Error loading image [SSL] record layer failure (_ssl.c:2578)

KasraSa · October 5, 2024, 9:19pm

I am trying to use dataloaders in my code. I am implementing my code in aws sagemaker but for some reason when I use more than 0 num_workers for my dataloaders I get the error loading image [SSL] record layer failure (_ssl.c:2578) or the image that is loaded is all zeros. I have tried sampler to distribute the data randomly and tried lazy boto3 client connection. The data is stored in an s3 bucket and dataloaders need to access and read the images from there. I have put the implementation of the dataloaders here:

class TrainQueryDataset(Dataset):
    def __init__(self, bucket, target_prefix, dataset_type='train', crop_percentage=0, transform=None):
        self.bucket = bucket
        self.transform = transform
        self.dataset_type = dataset_type
        self.crop_percentage = crop_percentage
        self.s3_client = None

        # Get the list of files for the current dataset type (train/query)
        self.files = self._load_data(bucket, os.path.join(target_prefix, dataset_type + '/'))

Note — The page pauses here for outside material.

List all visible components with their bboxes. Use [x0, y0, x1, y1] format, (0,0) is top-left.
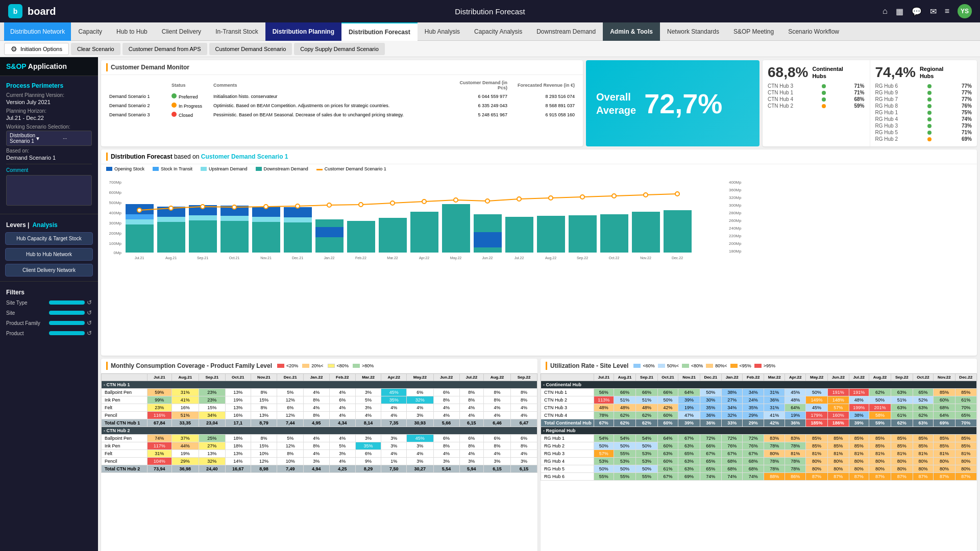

    def _initialize_s3_client(self):
        if self.s3_client is None:
            # Lazily initialize the boto3 client
            self.s3_client = boto3.client('s3')

    
    def _load_data(self, Bucket, Prefix):
        self._initialize_s3_client()
        
        # print("Load Data")
        paginator = self.s3_client.get_paginator('list_objects_v2')
        pages = paginator.paginate(Bucket=Bucket, Prefix=Prefix)
        list_img_paths = []
        for page in pages:
            for obj in page['Contents']:
                if obj['Key'].endswith('.png'):
                    list_img_paths.append(obj['Key'])
        return list_img_paths

    def __len__(self):
        return len(self.files)

    def __getitem__(self, idx):
        file_key = self.files[idx]
        try:
            self._initialize_s3_client()
            # Fetch the image from S3
            response = self.s3_client.get_object(Bucket=self.bucket, Key=file_key)
            image_data = response['Body'].read()
            image = Image.open(io.BytesIO(image_data))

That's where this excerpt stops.